* **TASK DESCRIPTION**: What lines in the data hold the string "Venezuela"? Show them.

(Dataset entries)
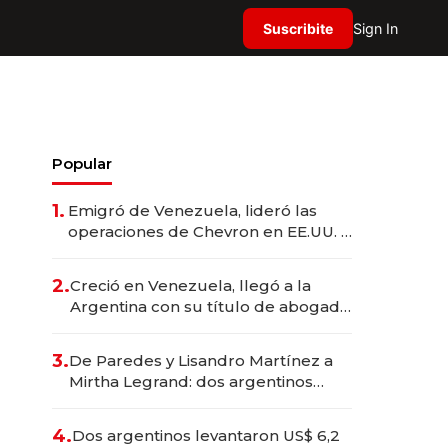
Suscribite
Sign In
Popular
1.
Emigró de Venezuela, lideró las
operaciones de Chevron en EE.UU. y
hoy es la única mujer CEO en Vaca
Muerta
2.
Creció en Venezuela, llegó a la
Argentina con su título de abogado
y construyó un imperio
gastronómico que revoluciona las
3.
De Paredes y Lisandro Martínez a
marcas "fast premium"
Mirtha Legrand: dos argentinos
impulsan el negocio del wellness
deportivo y el cuidado corporal
4.
Dos argentinos levantaron US$ 6,2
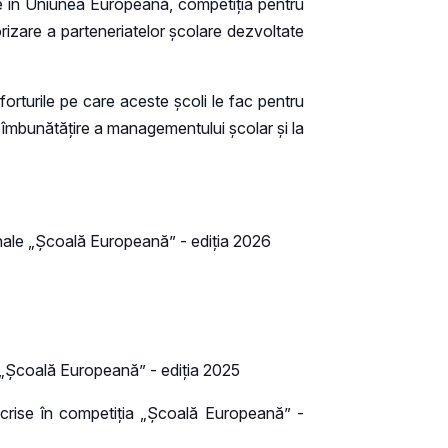
are în Uniunea Europeană, competiţia pentru
rizare a parteneriatelor școlare dezvoltate
forturile pe care aceste școli le fac pentru
o îmbunătățire a managementului școlar și la
onale „Școală Europeană” - ediţia 2026
e „Școală Europeană” - ediţia 2025
înscrise în competiţia „Școală Europeană” -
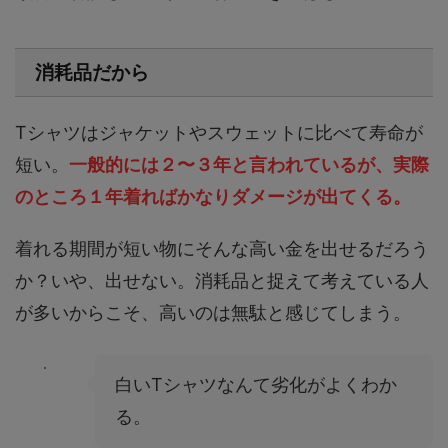
消耗品だから
Tシャツはジャケットやスウェットに比べて寿命が
短い。
一般的には２〜３年と言われているが、実際
のところ１年着ればかなりダメージが出てくる。
着れる期間が短い物にそんな高い金を出せるだろう
か？いや、出せない。消耗品と捉えて考えている人
が多いからこそ、高いのは無駄と感じてしまう。
白いTシャツなんて劣化がよくわか
る。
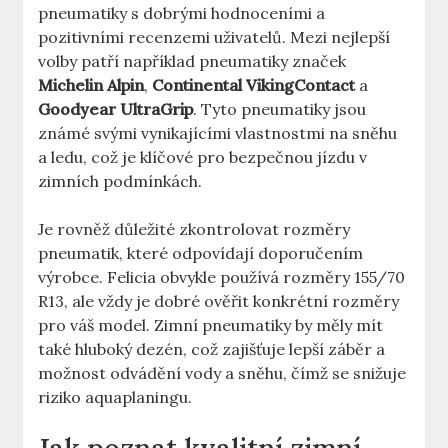
pneumatiky s dobrými hodnoceními a
pozitivními recenzemi uživatelů. Mezi nejlepší
volby patří například pneumatiky značek
Michelin Alpin
,
Continental VikingContact
a
Goodyear UltraGrip
. Tyto pneumatiky jsou
známé svými vynikajícími vlastnostmi na sněhu
a ledu, což je klíčové pro bezpečnou jízdu v
zimních podmínkách.
Je rovněž důležité zkontrolovat rozměry
pneumatik, které odpovídají doporučením
výrobce. Felicia obvykle používá rozměry 155/70
R13, ale vždy je dobré ověřit konkrétní rozměry
pro váš model. Zimní pneumatiky by měly mít
také hluboký dezén, což zajišťuje lepší záběr a
možnost odvádění vody a sněhu, čímž se snižuje
riziko aquaplaningu.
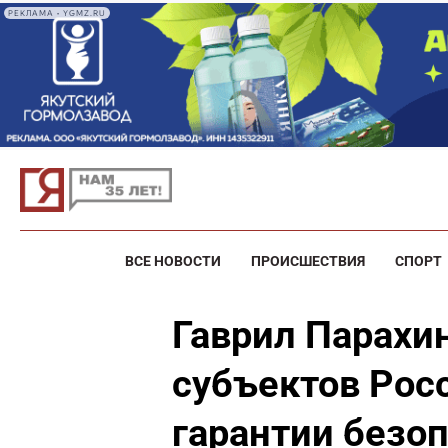
РЕКЛАМА • YGMZ.RU
ВСЕ НОВОСТИ
ПРОИСШЕСТВИЯ
СПОРТ
Гаврил Парахи
субъектов Рос
гарантии безо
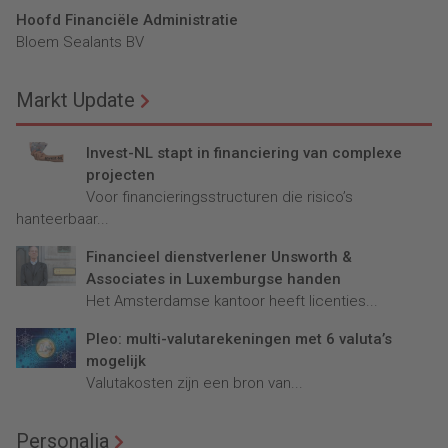
Hoofd Financiële Administratie
Bloem Sealants BV
Markt Update
Invest-NL stapt in financiering van complexe
projecten
Voor financieringsstructuren die risico’s
hanteerbaar...
Financieel dienstverlener Unsworth &
Associates in Luxemburgse handen
Het Amsterdamse kantoor heeft licenties...
Pleo: multi-valutarekeningen met 6 valuta’s
mogelijk
Valutakosten zijn een bron van...
Personalia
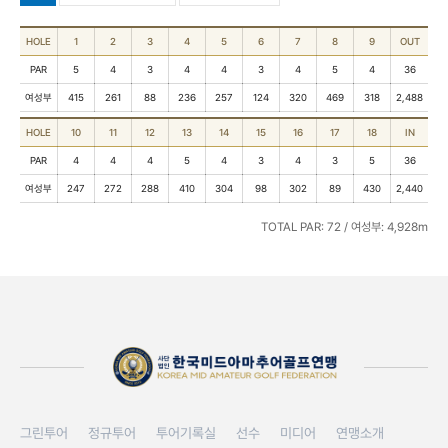
HOLE
1
2
3
4
5
6
7
8
9
OUT
PAR
5
4
3
4
4
3
4
5
4
36
여성부
415
261
88
236
257
124
320
469
318
2,488
HOLE
10
11
12
13
14
15
16
17
18
IN
PAR
4
4
4
5
4
3
4
3
5
36
여성부
247
272
288
410
304
98
302
89
430
2,440
TOTAL PAR: 72 / 여성부: 4,928m
그린투어
정규투어
투어기록실
선수
미디어
연맹소개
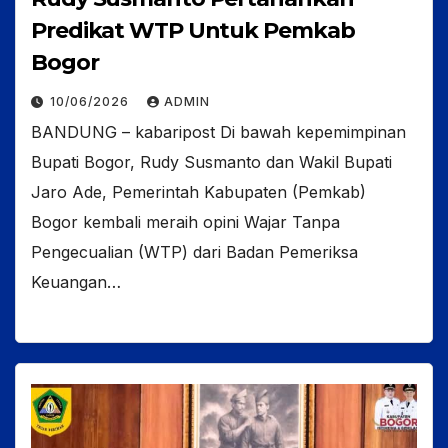
Predikat WTP Untuk Pemkab
Bogor
10/06/2026
ADMIN
BANDUNG – kabaripost Di bawah kepemimpinan
Bupati Bogor, Rudy Susmanto dan Wakil Bupati
Jaro Ade, Pemerintah Kabupaten (Pemkab)
Bogor kembali meraih opini Wajar Tanpa
Pengecualian (WTP) dari Badan Pemeriksa
Keuangan…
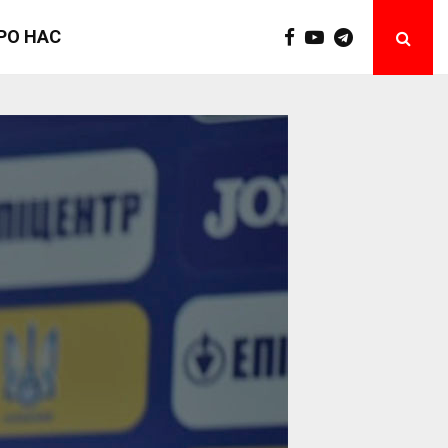
РО НАС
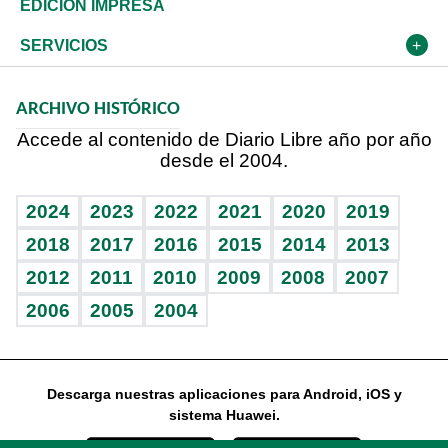
Global y variable
Novedades
Olimpismo
Frente al Statu Quo
Despertando al gigante
Deportes
EDICIÓN IMPRESA
Resto del mundo
Economía personal
Podcast Arte Libre
Más deportes
El Espía
Cambio climático
Opinión
SERVICIOS
Macroeconomía
Mi mascota
Resultados deportivos
Noticiero Poteleche
Planeta
Efemérides
ARCHIVO HISTÓRICO
Hablando con el pediatra
Línea de hit
Columnistas
Hecho en casa
Cumpleaños
Accede al contenido de Diario Libre año por año
desde el 2004.
Diario de nutrición
Libreta deportiva
Lecturas
Mundo gamer
RSS
Vida y familia
BRV
Más firmas
Guía del dinero
Horóscopos
2024
2023
2022
2021
2020
2019
Eñe
TBT Deportivo
2018
2017
2016
2015
2014
2013
2012
2011
2010
2009
2008
2007
Celebrando la vida
2006
2005
2004
Sin complejos
En pocas palabras
Descarga nuestras aplicaciones para Android, iOS y
Escuchando al corazón
sistema Huawei.
Economía Personal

* **SOLUTION TO THIS EXERCISE**:
Emigró de Venezuela, lideró las
Creció en Venezuela, llegó a la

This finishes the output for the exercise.